Anglican lectionary: Catholic lectionary: | 1st Reading Isa 58:1-12 both | Psalm 112:1-10 – | 2nd Reading 1 Cor 2:1-16 both | Gospel Matt 5:13-20 both |
by Rev Dr Rachel Mash, Environmental Coordinator, Anglican Church of Southern Africa
DON’T READ ISAIAH 58 WHILE WATCHING THE NEWS
Isaiah asks too many questions. “Is not this the fast that I choose: to loose the bond of injustice … to break every yoke? Is it not to share your bread with the hungry, and bring the homeless poor into your house; when you see the naked, to cover them, and not to hide yourself from your own kin?” These questions are rhetorical – because the answers are so obvious that God doesn’t give an answer.
You really don’t want to read this passage while listening to a BBC podcast telling us that climate change has brought parts of Zambia to the brink of famine, that they is wrestling with a devastating drought caused by a dramatic shift in weather patterns. You don’t want to read isaiah 58 and hear that in Zambia more than 2 million people are now in need of food aid, following two years of poor rains and failed harvests.
You don’t want to read Isaiah 58 and watch the pictures of the bushfires in Australia and hear of the 3000 families who lost their homes and the millions of animals who have lost their habitat.

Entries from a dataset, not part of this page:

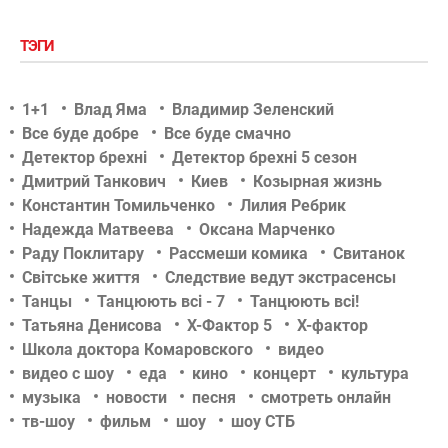
ТЭГИ
1+1
Влад Яма
Владимир Зеленский
Все буде добре
Все буде смачно
Детектор брехні
Детектор брехні 5 сезон
Дмитрий Танкович
Киев
Козырная жизнь
Константин Томильченко
Лилия Ребрик
Надежда Матвеева
Оксана Марченко
Раду Поклитару
Рассмеши комика
Свитанок
Світське життя
Следствие ведут экстрасенсы
Танцы
Танцюють всі - 7
Танцюють всі!
Татьяна Денисова
Х-Фактор 5
Х-фактор
Школа доктора Комаровского
видео
видео с шоу
еда
кино
концерт
культура
музыка
новости
песня
смотреть онлайн
тв-шоу
фильм
шоу
шоу СТБ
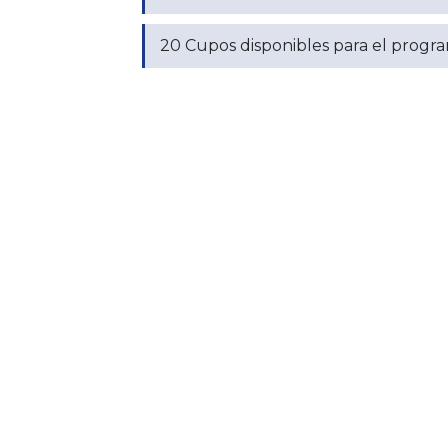
20 Cupos disponibles para el prog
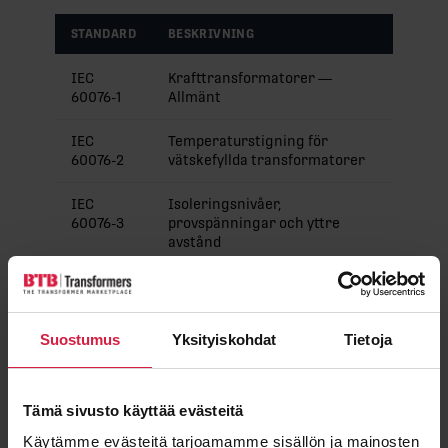
STANDARD
BESKRIVNING
IEC
Krafttransformatorer —
60076-1
Allmänt
IEC
Temperaturstigning för
60076-2
vätskefyllda transformatorer
IEC
Isoleringsnivåer,
60076-3
provspänningar och yttre
avstånd
IEC
Kortslutningshållfasthet
60076-5
Suostumus
Yksityiskohdat
Tietoja
IEC
Reaktorer
60076-6
Tämä sivusto käyttää evästeitä
IEC
Torrtransformatorer
60076-11
Käytämme evästeitä tarjoamamme sisällön ja mainosten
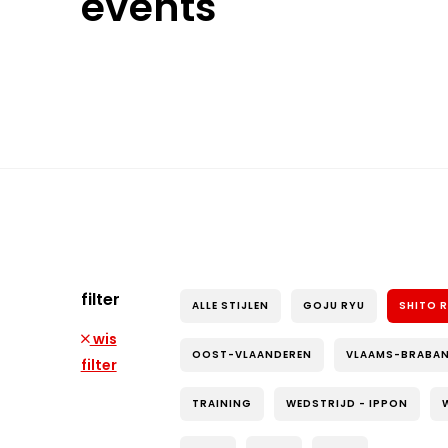
events
filter
ALLE STIJLEN
GOJU RYU
SHITO 
wis
OOST-VLAANDEREN
VLAAMS-BRABA
filter
TRAINING
WEDSTRIJD - IPPON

You may not even see the news that that devastating floods are affecting the areas destroyed by Hurricane Idai last year in Mozambique.. You may not hear that over 10,000 homes have been damaged or destroyed, many of them are people who lost their homes last year and are now homeless for a second time.

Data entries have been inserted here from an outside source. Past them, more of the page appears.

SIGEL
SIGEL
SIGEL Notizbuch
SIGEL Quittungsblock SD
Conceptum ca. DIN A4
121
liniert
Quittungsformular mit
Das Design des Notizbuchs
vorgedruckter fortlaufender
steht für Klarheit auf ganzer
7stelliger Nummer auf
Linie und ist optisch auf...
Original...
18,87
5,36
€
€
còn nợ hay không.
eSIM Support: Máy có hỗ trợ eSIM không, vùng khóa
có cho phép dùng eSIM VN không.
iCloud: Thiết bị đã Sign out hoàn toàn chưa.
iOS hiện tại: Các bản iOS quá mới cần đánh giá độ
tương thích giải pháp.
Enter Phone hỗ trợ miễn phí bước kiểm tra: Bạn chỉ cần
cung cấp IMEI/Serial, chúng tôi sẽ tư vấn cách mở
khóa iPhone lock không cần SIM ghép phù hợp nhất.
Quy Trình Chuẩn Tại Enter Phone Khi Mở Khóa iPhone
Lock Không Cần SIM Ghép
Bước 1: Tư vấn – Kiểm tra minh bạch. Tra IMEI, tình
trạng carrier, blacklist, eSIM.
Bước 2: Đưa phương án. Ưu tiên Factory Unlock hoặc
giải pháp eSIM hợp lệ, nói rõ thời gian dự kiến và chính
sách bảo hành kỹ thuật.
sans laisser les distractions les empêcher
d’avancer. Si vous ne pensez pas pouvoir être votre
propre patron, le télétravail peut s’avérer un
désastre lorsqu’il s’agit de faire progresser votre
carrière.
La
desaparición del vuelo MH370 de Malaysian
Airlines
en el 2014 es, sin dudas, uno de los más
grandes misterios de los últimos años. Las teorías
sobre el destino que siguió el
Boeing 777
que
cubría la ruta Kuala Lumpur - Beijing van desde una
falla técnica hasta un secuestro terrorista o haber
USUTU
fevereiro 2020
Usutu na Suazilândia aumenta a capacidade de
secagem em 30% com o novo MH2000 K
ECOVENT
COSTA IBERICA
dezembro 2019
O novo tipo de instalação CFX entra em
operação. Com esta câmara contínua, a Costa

Because if you read these verses you would understand that those impacted by climate change are our ‘kin’. In the family of God there is no nation – there is no call to make our nation great at the expense of others. We are called to care with compassion for the whole family of this Earth, our common home.
It is just too hard, isn’t it? The bad news is too much, too constant and too overwhelming
Isaiah knew that it was hard. He was writing to the people who returned from Babylon and found a ruined city and a destroyed temple. This message is not for a private devotion but for people who have gathered to rebuild the ruined city and the destroyed temple. This is a message for our churches, for our Dioceses and for our Communion.

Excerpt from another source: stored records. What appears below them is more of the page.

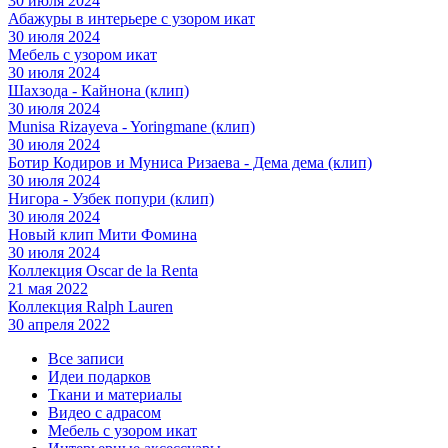
30 июля 2024
Абажуры в интерьере с узором икат
30 июля 2024
Мебель с узором икат
30 июля 2024
Шахзода - Кайнона (клип)
30 июля 2024
Munisa Rizayeva - Yoringmane (клип)
30 июля 2024
Ботир Кодиров и Муниса Ризаева - Дема дема (клип)
30 июля 2024
Нигора - Узбек попури (клип)
30 июля 2024
Новый клип Мити Фомина
30 июля 2024
Коллекция Oscar de la Renta
21 мая 2022
Коллекция Ralph Lauren
30 апреля 2022
Все записи
Идеи подарков
Ткани и материалы
Видео с адрасом
Мебель с узором икат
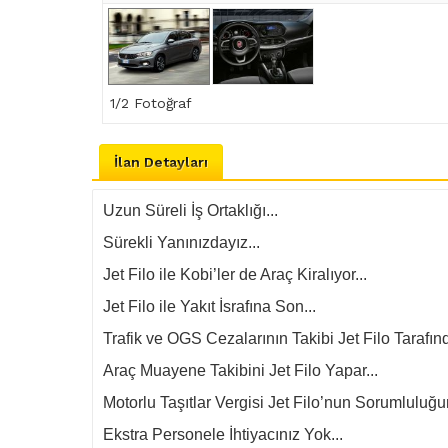
1
/2 Fotoğraf
İlan Detayları
Uzun Süreli İş Ortaklığı...
Sürekli Yanınızdayız...
Jet Filo ile Kobi’ler de Araç Kiralıyor...
Jet Filo ile Yakıt İsrafına Son...
Trafik ve OGS Cezalarının Takibi Jet Filo Tarafında
Araç Muayene Takibini Jet Filo Yapar...
Motorlu Taşıtlar Vergisi Jet Filo’nun Sorumluluğun
Ekstra Personele İhtiyacınız Yok...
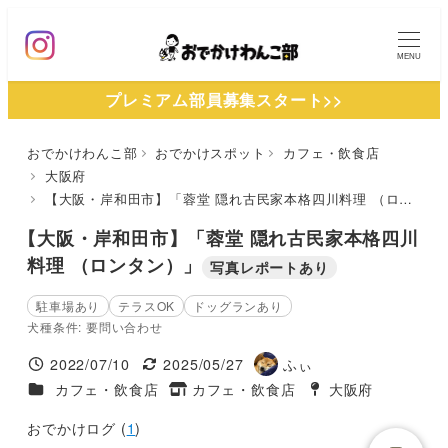
メ
イ
MENU
ン
プレミアム部員募集スタート>>
コ
ン
おでかけわんこ部
おでかけスポット
カフェ・飲食店
テ
大阪府
ン
【大阪・岸和田市】「蓉堂 隠れ古民家本格四川料理 （ロンタン）」
ツ
【大阪・岸和田市】「蓉堂 隠れ古民家本格四川
へ
料理 （ロンタン）」
写真レポートあり
移
動
駐車場あり
テラスOK
ドッグランあり
犬種条件: 要問い合わせ
2022/07/10
2025/05/27
ふぃ
投稿日
更新日
著
施設ジャンル
カフェ・飲食店
カフェ・飲食店
大阪府
タグ
者
タグ
おでかけログ (
1
)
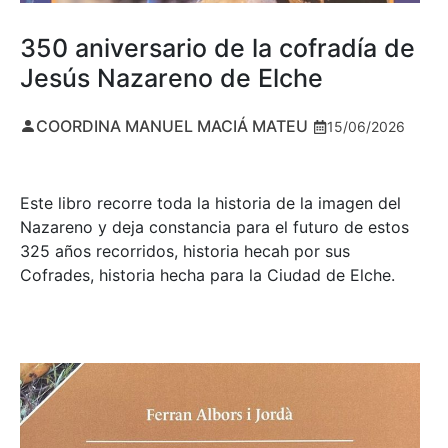
350 aniversario de la cofradía de
Jesús Nazareno de Elche
COORDINA MANUEL MACIÁ MATEU
15/06/2026
Este libro recorre toda la historia de la imagen del
Nazareno y deja constancia para el futuro de estos
325 años recorridos, historia hecah por sus
Cofrades, historia hecha para la Ciudad de Elche.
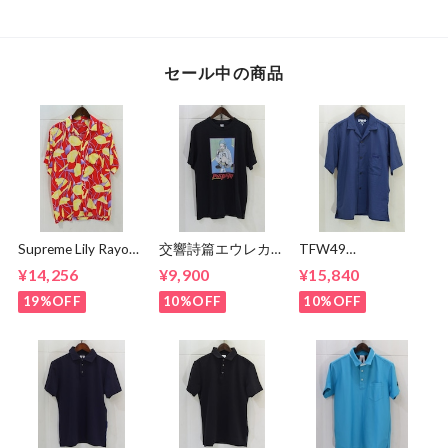
セール中の商品
Supreme Lily Rayon
交響詩篇エウレカセ
TFW49
Shirt
ブン x MAGICAL
CONBINATION
¥14,256
¥9,900
¥15,840
MOSH
OPEN COLLAR
MISFITS"EUREKA"
SHIRTS
19%OFF
10%OFF
10%OFF
TEE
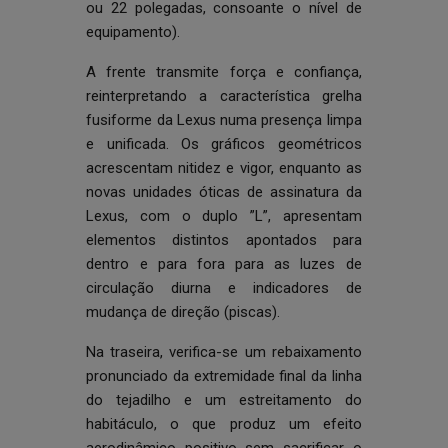
ou 22 polegadas, consoante o nível de
equipamento).
A frente transmite força e confiança,
reinterpretando a característica grelha
fusiforme da Lexus numa presença limpa
e unificada. Os gráficos geométricos
acrescentam nitidez e vigor, enquanto as
novas unidades óticas de assinatura da
Lexus, com o duplo ”L”, apresentam
elementos distintos apontados para
dentro e para fora para as luzes de
circulação diurna e indicadores de
mudança de direção (piscas).
Na traseira, verifica-se um rebaixamento
pronunciado da extremidade final da linha
do tejadilho e um estreitamento do
habitáculo, o que produz um efeito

We act like those returning exiles – “at least’ they said, we will worship and fast”. Let us send our ‘thoughts and prayers” to those affected.
But God calls for a deeper understanding of fasting. “Is not this the fast that I choose?” God asks. We know how we should answer God’s list of questions and we often end up feeling only guilt. I haven’t done enough to share my bread with the hungry. I haven’t invited the homeless poor into my house. We suffer from compassion fatigue and decide to stop watching the news.
God’s questions are addressed to a community of faith. Our answers should also be not only personal but communal. We can do much more together than alone and what we do together must involve both assistance and advocacy. It takes advocacy to “loose the bonds of injustice” .
So, let us organise a fundraiser to send funds to a Diocese for a vehicle to get urgent aid to those who have lost their harvest, but let us also put pressure on our political leaders to make a difference to climate change policies. Let us send money for trees to be planted in Zambia to heal the denuded soil, and let us also encourage our faith community to take their money out of fossil fuels
Our brothers and sisters in Zambia and Mozambique and Australia are not strangers. They are our kin.